U.S. science policy needs to heed global realities

I have just returned from Singapore and Shanghai, where I visited life science research sites at universities, hospitals, pharmaceutical companies and Singapore’s Biopolis. These institutions, and the government support behind them, invite complex reflections on the situation in the United States.

The United States is home to academic, commercial and government research institutions that remain the envy of the world. The total U.S. investment in research is very large compared with other countries. For example, the National Institutes of Health budget exceeds $29 billion; the National Science Foundation budget is more than $6 billion. Moreover, the United States has a strong tradition of philanthropy for biomedical research by universities and hospitals, and a venture capital community that helps move research into the commercial arena.

In addition, U.S.–based life science–related industries have very large investments in research and development. U.S. universities and hospitals are among world leaders in papers, citations and patents. In aggregate, the United States has the greatest laboratory infrastructure and intellectual critical mass in the sciences and engineering in the world.
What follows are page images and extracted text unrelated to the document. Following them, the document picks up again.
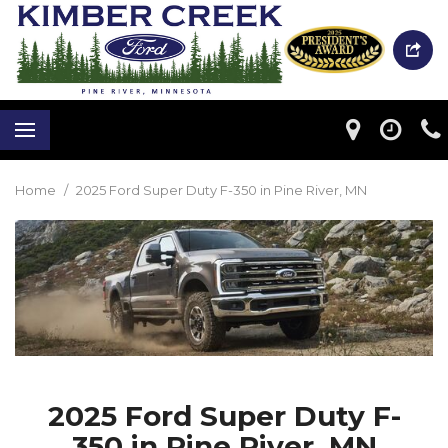
Home
/
2025 Ford Super Duty F-350 in Pine River, MN
2025 Ford Super Duty F-
350 in Pine River, MN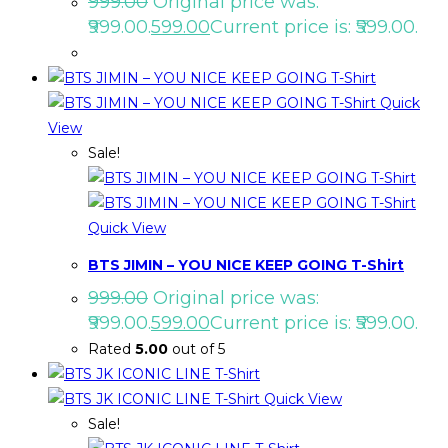
999.00
Original price was:
₹999.00.
599.00
Current price is: ₹599.00.
Quick
View
Sale!
Quick View
BTS JIMIN – YOU NICE KEEP GOING T-Shirt
999.00
Original price was:
₹999.00.
599.00
Current price is: ₹599.00.
Rated
5.00
out of 5
Quick View
Sale!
Why then a feeling of disquiet on returning home?

A major difference between the United States and Singapore and China is the rapid growth rates in these countries, inspiring optimism. In all Singapore’s science sectors, and especially Shanghai’s industrial sector, there is a palpable sense that infrastructure and funding will be available, and that what is limiting are talented people and ideas. Such people are being actively recruited as governments attempt to build modern knowledge-based economies.
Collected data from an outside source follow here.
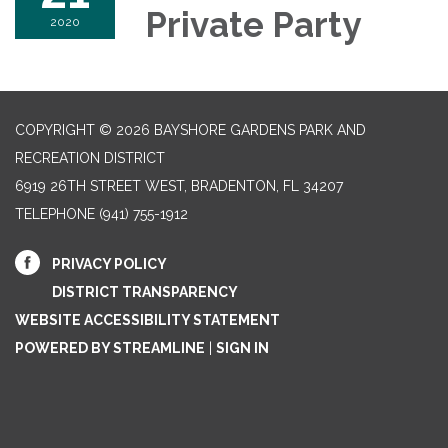
Private Party
2020
COPYRIGHT © 2026 BAYSHORE GARDENS PARK AND
RECREATION DISTRICT
6919 26TH STREET WEST, BRADENTON, FL 34207‎
TELEPHONE
(941) 755-1912
PRIVACY POLICY
DISTRICT TRANSPARENCY
WEBSITE ACCESSIBILITY STATEMENT
POWERED BY STREAMLINE
|
SIGN IN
A marker of the sense of scientific opportunity in Singapore and China is the migration of mid-career scientists from the United States, England and Australia to Singapore, and the return of talented Chinese scientists who had been educated in the United States to permanent research positions in China. Their return resulted from the perception of greater opportunity.

In The World is Flat, Thomas L. Friedman describes globalization based in part on the growing ability of information and capital to move freely across the world. Human beings seeking opportunity are clearly not as free to move about the globe as money seeking investments. Humans are sticky. They are connected to communities; they may have working spouses and children well ensconced in schools. Still, many scientists will uproot themselves based on the availability of infrastructure, intellectual communities, funding and freedom to do the work for which they were trained. Singapore and China provide these ingredients to attract talented individuals.
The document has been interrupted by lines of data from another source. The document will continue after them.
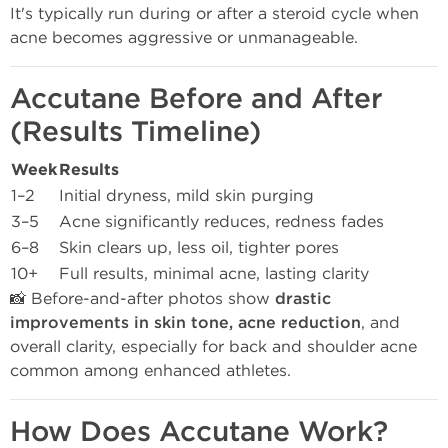
It's typically run during or after a steroid cycle when
acne becomes aggressive or unmanageable.
Accutane Before and After
(Results Timeline)
Week
Results
1–2
Initial dryness, mild skin purging
3–5
Acne significantly reduces, redness fades
6–8
Skin clears up, less oil, tighter pores
10+
Full results, minimal acne, lasting clarity
📸 Before-and-after photos show
drastic
improvements in skin tone, acne reduction
, and
overall clarity, especially for back and shoulder acne
common among enhanced athletes.
How Does Accutane Work?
I am an internationalist; I very much want to see science thrive wherever it may and for its benefits to be spread to all populations. At the same time, I live in the United States and am concerned about our ability to generate knowledge, new treatments and good jobs in a “flat” world that appreciates the advantages created by the conjunction of universities, hospitals and industry with a growing research infrastructure.

Is the problem for the United States simply that its scientific and engineering research enterprises are large and mature, making growth and change difficult? From my vantage, having directed an NIH institute (NIMH, 1996–2001) and now serving as provost of a large research university, I do not believe that the U.S. scientific enterprise has reached an asymptote—rather that it is suffering from shortsighted public policy. In recent years a relatively flat NIH budget has lost buying power against inflation. It remains difficult for graduate students and scientists from abroad to obtain visas to study or work in the United States. Limits on federal funding of stem cell research represent high financial and administrative hurdles to a promising avenue of discovery, and create just the sort of barrier that causes important research to move offshore.

Of course, the federal budget deficit is deep, and the country has many claims on its tax revenues. No one doubts the need for security measures at the border, and my concerns about limits on stem cell research are not a call for an ethical free-for-all. That said, it is much to be hoped that the next president of the United States will recognize the benefits of a healthy scientific enterprise. Ideally the new administration will craft policies to produce steady growth in federal research budgets, more welcoming immigration policies for foreign scientists and respect for science. Without such policies, many of our most talented students will gravitate to endeavors other than science, and Americans will increasingly read of breakthroughs coming from other shores.

Steven Hyman is provost at Harvard University and former director of the National Institute of Mental Health.